The E-optimal design maximizes the efficiency of the worst-case-scenario contrast. However, the worst-case-scenario contrast may have not relevance to the scientific question at hand. Similarly, the D-optimal design minimizes the generalized variance of the basic contrasts of the design (defined in Section 2.2). Again, the basic contrasts are not necessarily of scientific interest. In fact, the basic contrasts might be different from design to design. In total, we believe that block design D- and E-optimality fail to satisfy the basic requirement of reflecting the scientific objectives of a study.

5 Concluding Remarks

Definitions of the “alphabet” design criteria differ in the regression and block design settings, which has created some confusion in the literature. Wit et al. (2005) suggest that Kerr and Churchill (2001) use a non-standard definition of A-optimality. To the contrary, Kerr and Churchill (2001) use a definition consistent with the literature on block design. The approach in Wit et al. (2005) is unconventional in that it considers incomplete block designs in a regression setting. On the other hand, the approach in Sacan et al. (2009) is unclear since the design matrices in their formulation do not have full rank yet their stated design criteria are only defined for models with full-rank design matrices. Tan and Passos (2011) criticize the dependence of the A-optimality criterion on model parametrization but do not make it clear that their criticism applies to the definition of A-optimality in the regression setting, which is not the definition traditionally used in microarray design.

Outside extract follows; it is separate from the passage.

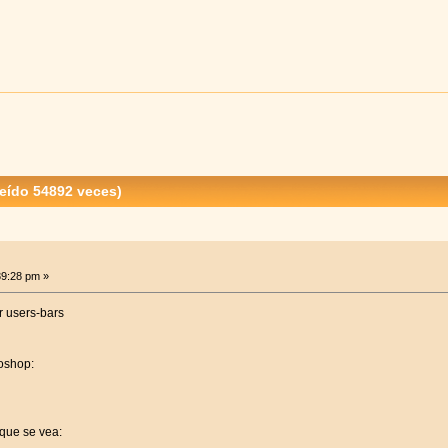
eído 54892 veces)
39:28 pm »
r users-bars
oshop:
que se vea:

E- and D-optimal designs are advantageous in terms of the basic contrasts, but these are not the contrasts of interest. These criteria may be associated with good “all-purpose” designs. There are occasions when such designs may be appropriate. However, in our collaborations we prefer to choose designs that best-suit the scientific objectives of particular studies.

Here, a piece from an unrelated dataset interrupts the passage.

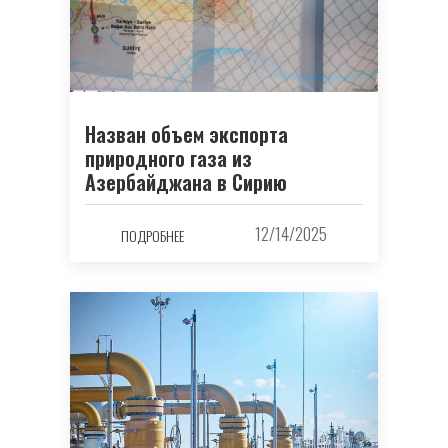
Назван объем экспорта
природного газа из
Азербайджана в Сирию
12/14/2025
ПОДРОБНЕЕ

We have essentially argued for A-style optimality criteria when evaluating microarray designs. The A-optimality criteria can be applied to all pairwise contrasts, as in Kerr and Churchill (2001), or modified to apply to a different set of contrasts of interest. Wit et al. (2005), following Pukelsheim (1993), use the term L-optimality. A valid concern about A-optimality is that it does not account for the correlation among estimates. It is not clear how to address this, and we consider this an open question. However, for the reasons described, we do not consider D- optimality to be the solution.

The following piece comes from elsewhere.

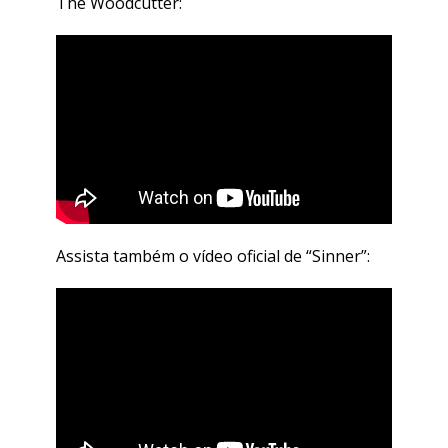
The Woodcutter:
Assista também o vídeo oficial de “Sinner”:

Bailey (2007) points out that, unlike for larger block sizes, for block size two there can be severe conflict between the A- and D-criteria. She shows, for example, that the loop design is D-optimal for b = t ≥ 10, whereas the loop design is extremely A-inefficient. Similarly, the A-optimal design is severely D-inefficient. Bailey (2007, p. 376) proposes that robustness considerations can be used to choose between the A-optimal and D-optimal designs. We wholeheartedly endorse the consideration of robustness. However, given our general disfavor for D-optimality and preference for A-style optimality criteria directed at the contrasts of interest, we propose a slightly modified version of this strategy. We do not advocate automatic acceptance of the optimal design on the preferred criterion, but rather considering all efficient designs in light of robustness considerations. A slightly sub-optimal design might easily be preferable if it is more robust.